The TCT has written to the previous Minister for Infrastructure Lara Giddings and the previous minister responsible for the Aboriginal Relicts Act, David O’Byrne, recommending the protection of the Lower Jordan River levee site at Brighton as a priceless part of Tasmania’s heritage. This site contains extensive evidence of Tasmanian Aboriginal existence dating back more than 40,000 years and we have urged the state government to alter its planned route for the Brighton Bypass to avoid this site entirely.

We pointed out to both ministers that the DIER proposal for a bridge to span the levee site as a means of protecting the site is unacceptable. This is a typical engineer’s solution and would desecrate the site.

The importance of the levee site includes the landscape and visual context of the site and a massive highway bridge dominating the site would have unacceptable impacts on it. While a bridge might reduce the impacts on the scientific value of the site, it would have significant impact on the experience of visiting the area. While the TCT cannot claim to be able to express the cultural importance of the levee site for Aboriginal people, it seems obvious that the construction of a highway over it would diminish the potential for the Aboriginal people to hold cultural events.

As well as building a four-lane highway over the levee site, this proposal also involves some destruction of the site listed under the Aboriginal Relics Act to make way for two of the bridge pylons.

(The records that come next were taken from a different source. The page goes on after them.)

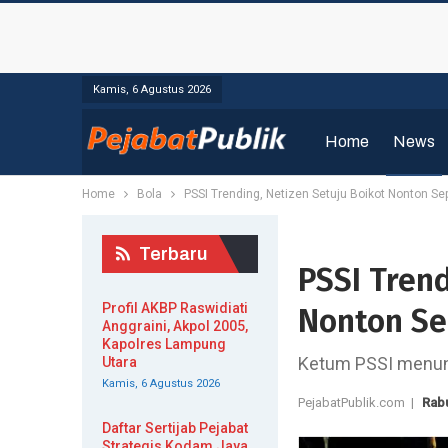
Kamis, 6 Agustus 2026
Home
News
Home
Bola
PSSI Trending, Netizen Setuju Boikot Nonton Se
Terbaru
PSSI Trend
Profil AKBP Raswidiati
Nonton Se
Anggraini, Akpol 2005,
Kapolres Lampung
Ketum PSSI menund
Utara
Kamis, 6 Agustus 2026
PejabatPublik.com |
Rabu
Daftar Sertijab Pejabat
Strategis Kodam Jaya,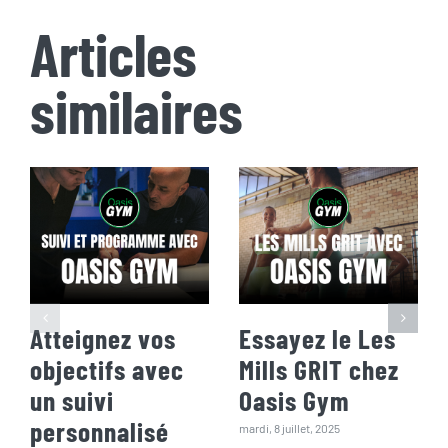
Articles
similaires
Atteignez vos
Essayez le Les
objectifs avec
Mills GRIT chez
un suivi
Oasis Gym
personnalisé
mardi, 8 juillet, 2025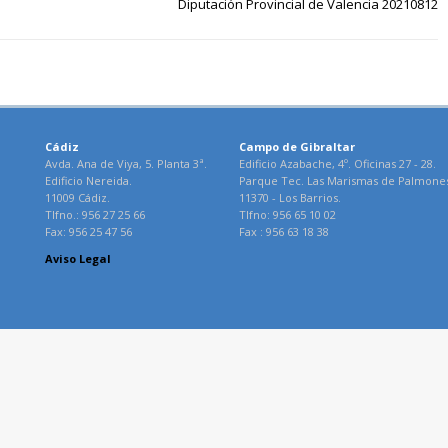
Diputación Provincial de Valencia 20210812
Cádiz
Campo de Gibraltar
Avda. Ana de Viya, 5. Planta 3ª.
Edificio Azabache, 4º. Oficinas 27 - 28.
Edificio Nereida.
Parque Tec. Las Marismas de Palmone
11009 Cádiz.
11370 - Los Barrios.
Tlfno.: 956 27 25 66
Tlfno: 956 65 10 02
Fax: 956 25 47 56
Fax : 956 63 18 38
Aviso Legal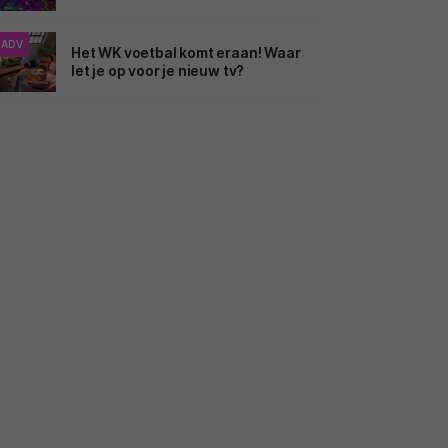
ADV
Het WK voetbal komt eraan! Waar
let je op voor je nieuw tv?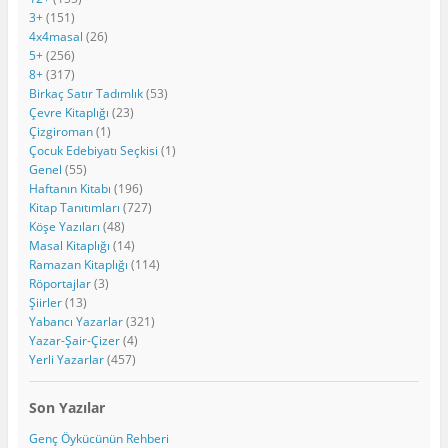
3+
(151)
4x4masal
(26)
5+
(256)
8+
(317)
Birkaç Satır Tadımlık
(53)
Çevre Kitaplığı
(23)
Çizgiroman
(1)
Çocuk Edebiyatı Seçkisi
(1)
Genel
(55)
Haftanın Kitabı
(196)
Kitap Tanıtımları
(727)
Köşe Yazıları
(48)
Masal Kitaplığı
(14)
Ramazan Kitaplığı
(114)
Röportajlar
(3)
Şiirler
(13)
Yabancı Yazarlar
(321)
Yazar-Şair-Çizer
(4)
Yerli Yazarlar
(457)
Son Yazılar
Genç Öykücünün Rehberi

Alternative routes have been proposed by the Tasmanian Aboriginal community which would avoid the important levee site. However, we are not convinced that any alternatives have been thoroughly assessed, nor acceptable compromises considered.  The reply we received from Minister Giddings simply refused to explain why alternatives were not acceptable.

Eight alternative routes have been proposed by the Tasmanian Aboriginal community which would avoid the important levee site.

As well as reading relevant documents available on the DIER web site the TCT have had extensive briefings from DIER engineers on these alternatives. While DIER documents and officials do not advocate support for any of the alternative routes, this is a decision only the minister can make. We conclude from the information provided to us that several of the alternatives which extend to the south of the proposed Jordon River crossing are acceptable (identified as routes 2, 5 and 8 in the GHD consultants report to DIER) as they avoid the levee site, meet safety and speed requirements and have the lowest additional costs or planning constraints. We understand that speed limits would need to be lowered marginally for these new sections to maintain safety standards at the same level as the proposed route, however applying the preferred highway speed limit would still meet safety standards.

We note that the GHD report produced for DIER concluded in relation to alternative route number 2 that ‘the increased safety risk associated with this option could be managed’ (page 3).

The department sought this independent review of the options and has refused to accept it.

The final decision by the new Minister for Infrastructure, David O’Byrne, and the new minister responsible for the Aboriginal Relicts Act, Brian Wightman, to proceed with this project may be made before Christmas and we hope that common sense prevails. The state government should decide in favour of protection of a priceless part of Tasmania’s heritage and accept that the project will be delayed, cost some extra few millions of dollars and will mean road users may need to reduce their speed by 10km per hour for a kilometre of two.